3 (1) of Rep. Act No. 6395, as amended.] In determining whether or not an NPC act falls within the purview of the above provision, the Court
must decide whether or not a logical and necessary relation exists between the act questioned and the corporate purpose expressed in the
NPC charter. For if that act is one which is lawful in itself and not otherwise prohibited, and is done for the purpose of serving corporate ends,
and reasonably contributes to the promotion of those ends in a substantial and not in a remote and fanciful sense, it may be fairly considered
within the corporation's charter powers [Montelibano v.
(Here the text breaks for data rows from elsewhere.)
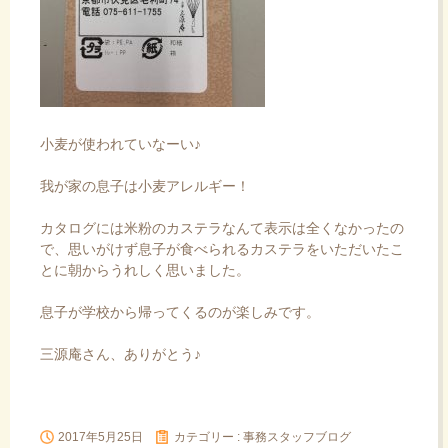
小麦が使われていなーい♪
我が家の息子は小麦アレルギー！
カタログには米粉のカステラなんて表示は全くなかったの
で、思いがけず息子が食べられるカステラをいただいたこ
とに朝からうれしく思いました。
息子が学校から帰ってくるのが楽しみです。
三源庵さん、ありがとう♪
2017年5月25日
カテゴリー :
事務スタッフブログ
Bacolod-Murcia Milling Co., Inc., G.R. No. L-15092, May 18, 1962, 5 SCRA 36.] In the
instant case, it is an undisputed fact that the pier located at Calaca, Batangas, which is owned by NPC, receives the various shipments of
coal which is used exclusively to fuel the Batangas Coal-Fired Thermal Power Plant of the NPC for the generation of electric power. The
stevedoring services which involve the unloading of the coal shipments into the NPC pier for its eventual conveyance to the power plant are
incidental and indispensable to the operation of the plant The Court holds that NPC is empowered under its Charter to undertake such
services, it being reasonably necessary to the operation and maintenance of the power plant.